Swift appeared to hit back just 24 hours later, posting a picture of herself from her new Vogue shoot.
She wrote next to the picture: “I never trust a narcissist.
“But they love me …”
While West and Swift have been at war since 2009, when he stormed the stage at the MTV Music Video Awards and ruined her acceptance speech for Best Female, her spat with Kardashian only started in 2016.
In his song Famous, West sang: “I feel like me and Taylor might still have sex.”
He also rapped: “I made that b***h famous.”
When it was released, Swift said she never gave West permission to use that line during a phone call in which they discussed the song.
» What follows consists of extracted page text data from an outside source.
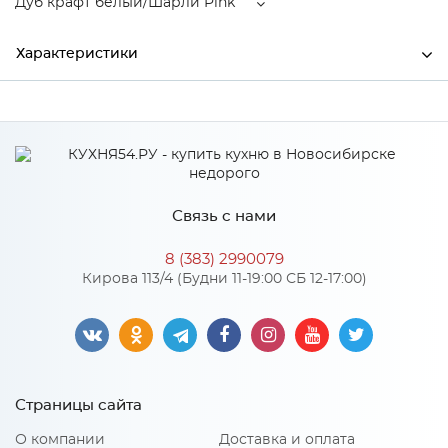
Дуб крафт белый/Шарли Pink
Характеристики
Производитель
МиФ
Дуб крафт белый/Шарли
Цвет
Pink
Материал
ЛДСП
Связь с нами
8 (383) 2990079
Кирова 113/4 (Будни 11-19:00 СБ 12-17:00)
Особенности
Материал 2: МДФ
Количество упаковок: 4
Страницы сайта
О компании
Доставка и оплата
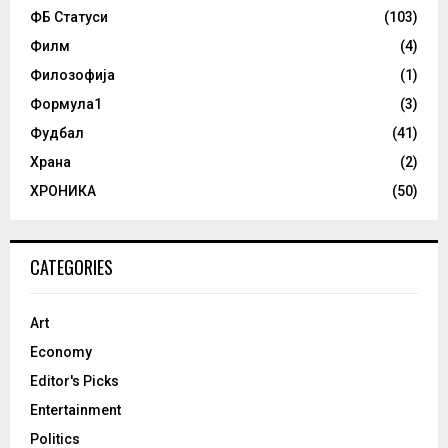
ФБ Статуси
(103)
Филм
(4)
Филозофија
(1)
Формула1
(3)
Фудбал
(41)
Храна
(2)
ХРОНИКА
(50)
CATEGORIES
Art
Economy
Editor's Picks
Entertainment
Politics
In a statement, a representative said: “Kanye did not call for approval, but to ask Taylor to release his “Famous” on her Twitter account.
“She declined and cautioned him about releasing a song with such a strong misogynistic message Taylor was never made aware of the actual lyric, ‘I made that b***h famous.’”
Kardashian then decided to release a recording of the audio online where Swift could be heard calling the song a “compliment”.
Swift then went on to tell West him to use whichever lyric he thought was best because “people will know it is not a dis”.
The recording went viral and also ended up on an episode of Keeping Up With The Kardashians.